Study Design. We sampled inpatient claims for 20 percent of all elderly fee-for-service Medicare decedents and 5 percent of all survivors between 1985 and 1999 and calculated age-, race-, and gender-adjusted per-capita inpatient expenditures and rates of intensive care unit (ICU) and intensive procedure use. We used the decedent-to-survivor expenditure ratio to determine whether growth rates among decedents outpaced growth relative to survivors, using the growth rate among survivors to control for secular trends in treatment intensity.

Data Collection. The data were collected by the Centers for Medicare and Medicaid Services.

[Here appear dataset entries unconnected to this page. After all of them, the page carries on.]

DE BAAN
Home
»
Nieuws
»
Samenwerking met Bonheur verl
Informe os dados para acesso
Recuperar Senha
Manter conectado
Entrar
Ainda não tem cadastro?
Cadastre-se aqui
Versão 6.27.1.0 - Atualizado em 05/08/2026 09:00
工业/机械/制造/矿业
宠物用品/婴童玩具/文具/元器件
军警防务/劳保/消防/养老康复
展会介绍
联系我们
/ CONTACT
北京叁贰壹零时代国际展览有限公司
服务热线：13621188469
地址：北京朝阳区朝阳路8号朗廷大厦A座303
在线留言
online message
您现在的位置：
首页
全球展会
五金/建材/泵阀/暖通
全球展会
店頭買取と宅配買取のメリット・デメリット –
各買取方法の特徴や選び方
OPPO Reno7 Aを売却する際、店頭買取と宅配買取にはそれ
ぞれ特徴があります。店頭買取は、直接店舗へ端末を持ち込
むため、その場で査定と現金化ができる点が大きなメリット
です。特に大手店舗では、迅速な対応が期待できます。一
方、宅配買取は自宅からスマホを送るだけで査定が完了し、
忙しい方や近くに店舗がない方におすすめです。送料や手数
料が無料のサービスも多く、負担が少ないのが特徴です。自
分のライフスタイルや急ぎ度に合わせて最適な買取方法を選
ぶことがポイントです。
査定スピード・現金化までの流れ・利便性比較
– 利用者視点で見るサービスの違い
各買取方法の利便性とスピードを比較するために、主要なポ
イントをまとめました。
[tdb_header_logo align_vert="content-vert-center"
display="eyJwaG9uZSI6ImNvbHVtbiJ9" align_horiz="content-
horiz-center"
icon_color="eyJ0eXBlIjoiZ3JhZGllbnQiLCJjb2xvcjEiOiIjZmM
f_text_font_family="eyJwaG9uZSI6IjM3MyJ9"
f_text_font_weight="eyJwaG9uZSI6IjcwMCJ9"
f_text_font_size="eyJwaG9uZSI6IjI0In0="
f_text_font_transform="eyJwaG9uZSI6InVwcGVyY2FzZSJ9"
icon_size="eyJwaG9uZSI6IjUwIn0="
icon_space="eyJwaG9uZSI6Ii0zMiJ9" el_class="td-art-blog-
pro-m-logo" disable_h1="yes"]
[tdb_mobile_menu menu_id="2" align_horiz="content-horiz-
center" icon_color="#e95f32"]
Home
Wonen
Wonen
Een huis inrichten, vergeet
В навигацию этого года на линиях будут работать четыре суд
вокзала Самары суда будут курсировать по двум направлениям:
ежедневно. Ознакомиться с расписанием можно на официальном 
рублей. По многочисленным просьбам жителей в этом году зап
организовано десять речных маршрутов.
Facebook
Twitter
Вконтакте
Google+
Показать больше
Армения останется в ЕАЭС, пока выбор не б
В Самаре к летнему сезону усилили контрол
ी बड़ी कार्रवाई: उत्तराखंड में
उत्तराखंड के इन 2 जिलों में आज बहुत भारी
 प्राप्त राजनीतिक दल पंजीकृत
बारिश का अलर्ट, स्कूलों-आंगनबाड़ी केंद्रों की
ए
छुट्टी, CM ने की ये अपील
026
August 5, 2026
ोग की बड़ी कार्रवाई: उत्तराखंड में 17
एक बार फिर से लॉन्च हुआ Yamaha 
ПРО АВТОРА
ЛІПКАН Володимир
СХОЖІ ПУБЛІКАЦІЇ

Principal Findings. Real inpatient expenditures for the Medicare fee-for-service population increased by 60 percent, from $58 billion in 1985 to $90 billion in 1999, one-quarter of which were accrued by decedents. Between 1985 and 1999 the proportion of beneficiaries with one or more intensive care unit (ICU) admission increased from 30.5 percent to 35.0 percent among decedents and from 5.0 percent to 7.1 percent among survivors; those undergoing one or more intensive procedure increased from 20.9 percent to 31.0 percent among decedents and from 5.8 percent to 8.5 percent among survivors. The majority of intensive procedures in the United States were performed in the more numerous survivors, although in 1999 50 percent of feeding tube placements, 60 percent of intubations/tracheostomies, and 75 percent of cardiopulmonary resuscitations were in decedents. The proportion of beneficiaries dying in a hospital decreased from 44.4 percent to 39.3 percent, but the likelihood of being admitted to an ICU or undergoing an intensive procedure during the terminal hospitalization increased from 38.0 percent to 39.8 percent and from 17.8 percent to 30.3 percent, respectively. One in five Medicare beneficiaries who died in the hospital in 1999 received mechanical ventilation during their terminal admission.

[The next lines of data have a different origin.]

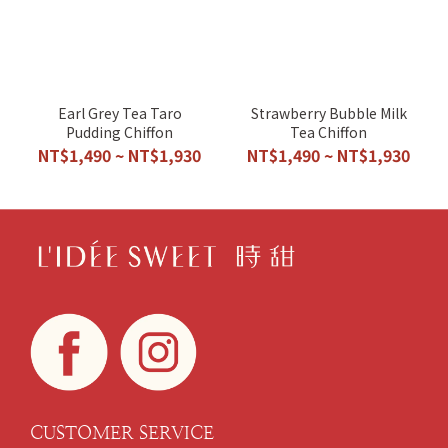
Earl Grey Tea Taro
Strawberry Bubble Milk
Pudding Chiffon
Tea Chiffon
NT$1,490 ~ NT$1,930
NT$1,490 ~ NT$1,930
CUSTOMER SERVICE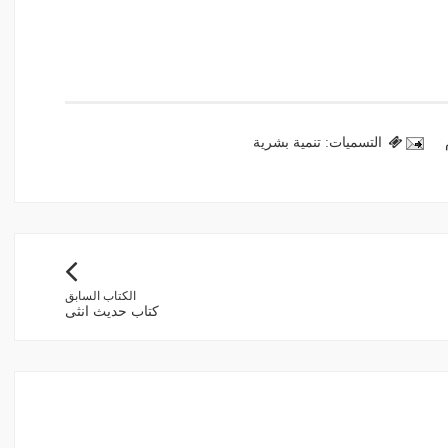
التسميات:
تنمية بشرية
الكتاب السابق
كتاب حديث انثى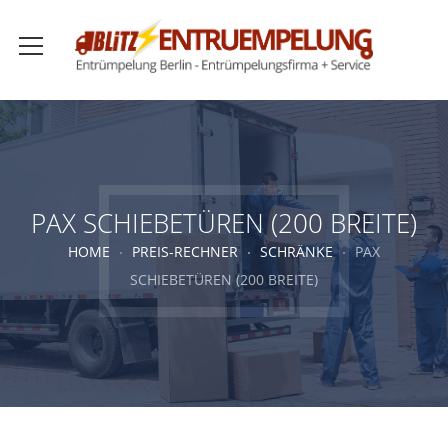
PAX SCHIEBETÜREN (200 BREITE)
HOME
PREIS-RECHNER
SCHRÄNKE
PAX
SCHIEBETÜREN (200 BREITE)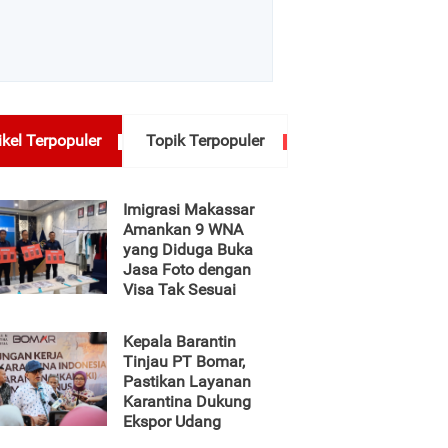
ikel Terpopuler
Topik Terpopuler
Imigrasi Makassar
Amankan 9 WNA
yang Diduga Buka
Jasa Foto dengan
Visa Tak Sesuai
Kepala Barantin
Tinjau PT Bomar,
Pastikan Layanan
Karantina Dukung
Ekspor Udang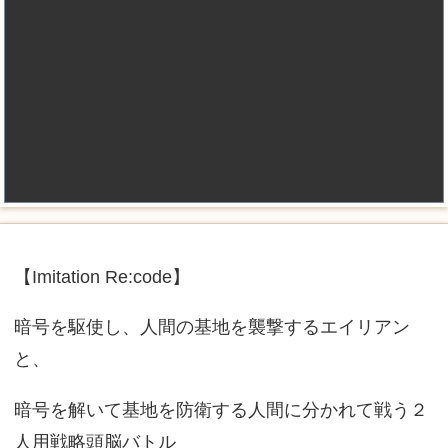
【Imitation Re:code】
暗号を駆使し、人間の基地を襲撃するエイリアン
と、
暗号を解いて基地を防衛する人間に分かれて戦う２
人用戦略頭脳バトル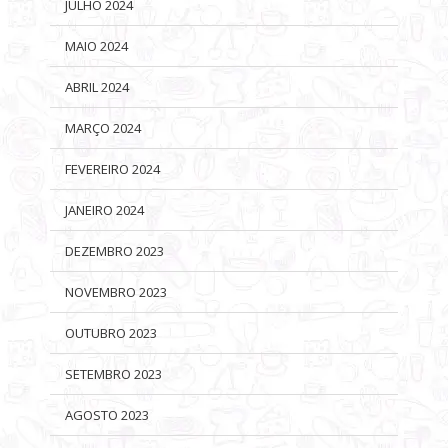
JULHO 2024
MAIO 2024
ABRIL 2024
MARÇO 2024
FEVEREIRO 2024
JANEIRO 2024
DEZEMBRO 2023
NOVEMBRO 2023
OUTUBRO 2023
SETEMBRO 2023
AGOSTO 2023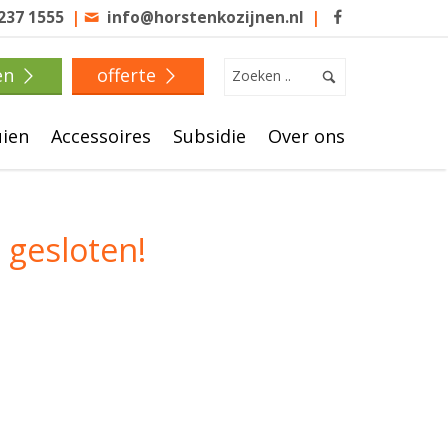
 237 1555
|
info@horstenkozijnen.nl
|
en
offerte
uien
Accessoires
Subsidie
Over ons
 gesloten!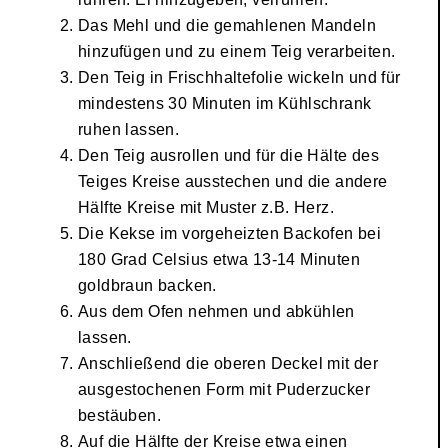
Das Mehl und die gemahlenen Mandeln
hinzufügen und zu einem Teig verarbeiten.
Den Teig in Frischhaltefolie wickeln und für
mindestens 30 Minuten im Kühlschrank
ruhen lassen.
Den Teig ausrollen und für die Hälte des
Teiges Kreise ausstechen und die andere
Hälfte Kreise mit Muster z.B. Herz.
Die Kekse im vorgeheizten Backofen bei
180 Grad Celsius etwa 13-14 Minuten
goldbraun backen.
Aus dem Ofen nehmen und abkühlen
lassen.
Anschließend die oberen Deckel mit der
ausgestochenen Form mit Puderzucker
bestäuben.
Auf die Hälfte der Kreise etwa einen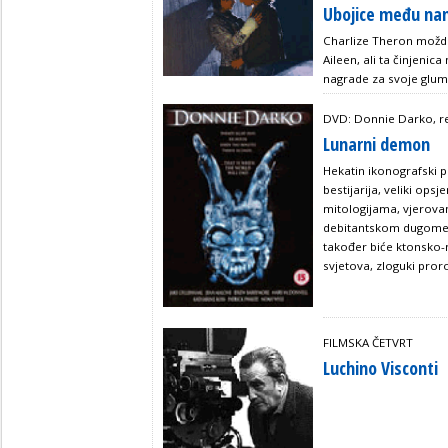
Ubojice među n
Charlize Theron možda 
Aileen, ali ta činjenica
nagrade za svoje glu
DVD: Donnie Darko, re
Lunarni demon
Hekatin ikonografski p
bestijarija, veliki opsj
mitologijama, vjerova
debitantskom dugomet
također biće ktonsko-
svjetova, zloguki proro
FILMSKA ČETVRT
Luchino Visconti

Conclusions. Inpatient treatment intensity for all fee-for-service beneficiaries increased between 1985 and 1999 regardless of survivorship status. Absolute changes in per-capita hospital expenditures, ICU admissions, and intensive inpatient procedure use were much higher among decedents. Relative changes were similar except for ICU admissions, which grew faster among survivors. The secular decline in in-hospital deaths has not resulted in decreased per capita utilization of expensive inpatient services in the last year of life. This could imply that net hospital expenditures for the dying might have been even higher over this time period if the shift toward hospice had not occurred.